As most of you have probably already heard, global stock markets have plummeted in recent days-and recent weeks
. Why? Well, it seems global stock markets are finally waking up to the fact that the U.S. economy is in a recession and that this will hit profits of companies operating in America hard. This probably happened already the fourth quarter of last year, and I and a few others, like Jim Rogers, Peter Schiff and Nouriel Roubini, have long pointed this out, but stock investors have long deluded themselves that it isn't true. Now they're finally getting it-and now they're panicking and selling even stocks that are likely to be largely unaffected by this crisis.
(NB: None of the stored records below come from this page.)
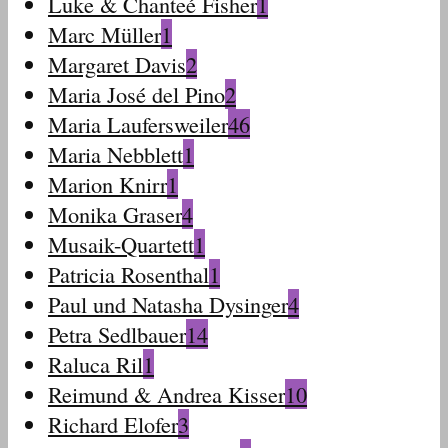
Luke & Chanteé Fisher
1
Marc Müller
1
Margaret Davis
2
Maria José del Pino
2
Maria Laufersweiler
46
Maria Nebblett
1
Marion Knirr
1
Monika Graser
4
Musaik-Quartett
1
Patricia Rosenthal
1
Paul und Natasha Dysinger
4
Petra Sedlbauer
14
Raluca Ril
1
Reimund & Andrea Kisser
10
Richard Elofer
3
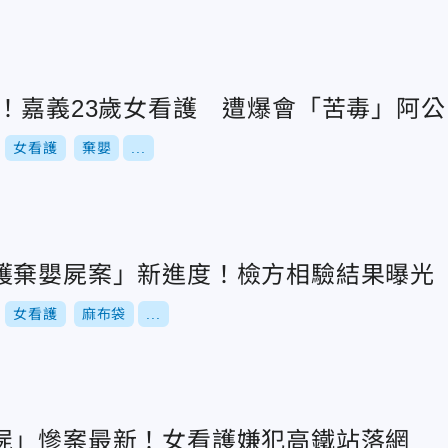
袋！嘉義23歲女看護 遭爆會「苦毒」阿公
女看護
棄嬰
...
護棄嬰屍案」新進度！檢方相驗結果曝光
女看護
麻布袋
...
屍」慘案最新！女看護嫌犯高鐵站落網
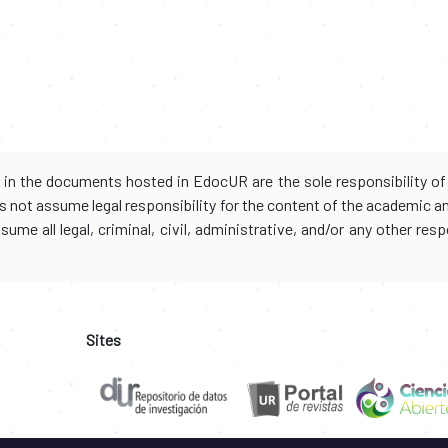
d in the documents hosted in EdocUR are the sole responsibility of 
oes not assume legal responsibility for the content of the academic 
me all legal, criminal, civil, administrative, and/or any other resp
Sites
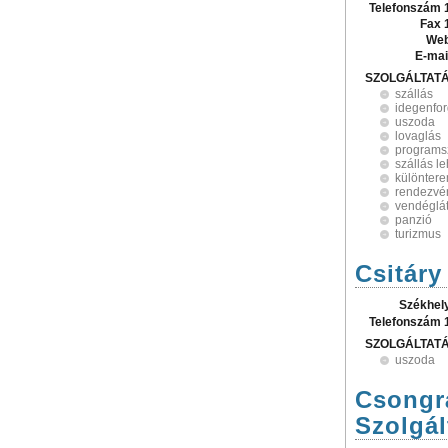
Telefonszám 
Fax 
Web
E-mai
SZOLGÁLTAT
szállás
idegenfo
uszoda
lovaglás
programs
szállás le
különter
rendezvé
vendéglá
panzió
turizmus
Csitáry
Székhel
Telefonszám 
SZOLGÁLTAT
uszoda
Csongrá
Szolgál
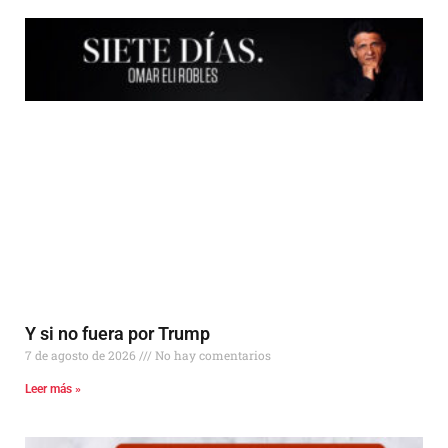
Y si no fuera por Trump
7 de agosto de 2026
No hay comentarios
Leer más »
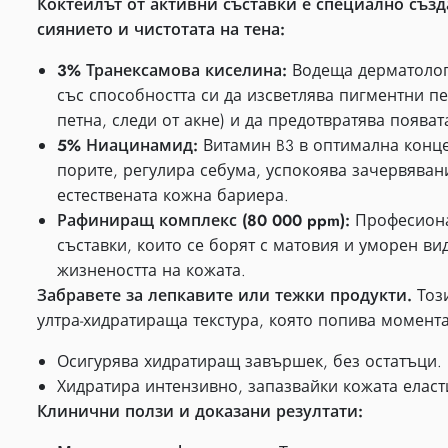
Коктейлът от активни съставки е специално създ
сиянието и чистотата на тена:
3% Транексамова киселина:
Водеща дерматологи
със способността си да изсветлява пигментни п
петна, следи от акне) и да предотвратява появат
5% Ниацинамид:
Витамин B3 в оптимална конце
порите, регулира себума, успокоява зачервяван
естествената кожна бариера.
Рафиниращ комплекс (80 000 ppm):
Професиона
съставки, които се борят с матовия и уморен в
жизнеността на кожата.
Забравете за лепкавите или тежки продукти.
Тоз
ултра-хидратираща текстура, която попива момент
Осигурява хидратиращ завършек, без остатъци.
Хидратира интензивно, запазвайки кожата еласт
Клинични ползи и доказани резултати:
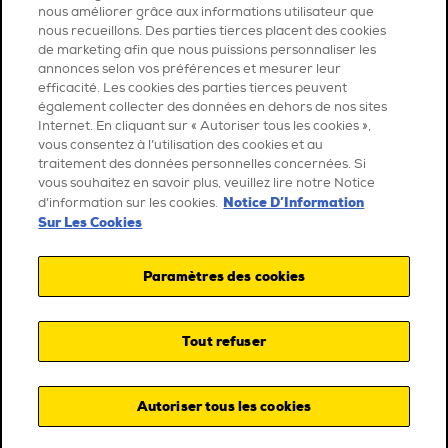
nous améliorer grâce aux informations utilisateur que
nous recueillons. Des parties tierces placent des cookies
de marketing afin que nous puissions personnaliser les
annonces selon vos préférences et mesurer leur
efficacité. Les cookies des parties tierces peuvent
également collecter des données en dehors de nos sites
Internet. En cliquant sur « Autoriser tous les cookies »,
vous consentez à l’utilisation des cookies et au
traitement des données personnelles concernées. Si
vous souhaitez en savoir plus, veuillez lire notre Notice
Notice D’Information
d’information sur les cookies.
Sur Les Cookies
Paramètres des cookies
Tout refuser
Autoriser tous les cookies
This creates bargain opportunities, although I wouldn't recommend buying yet. Since the crisis is likely to get even deeper, the general sell off will continue in the medium term -although some new sucker rally
may come soon in the short term if, as seems likely, the Fed panics and cuts really big, deluding investors into believing it will solve the problem- , which means these undervalued stocks will get even more undervalued.
Anyway, the fact that the stock market this time reacted to the recession so late really reminds me of the Wile E. Coyote cartoon character
. Wile E. Coyote in his futile hunt for the Roadrunner sometimes ran off a cliff and kept running even though there was no ground below him. Then, when being in mid-air, he looked down, and only then did he start to fall. The U.S. stock market valuations have long had no fundamental ground to stand on-but only now do investors realize it and only now is it starting to fall.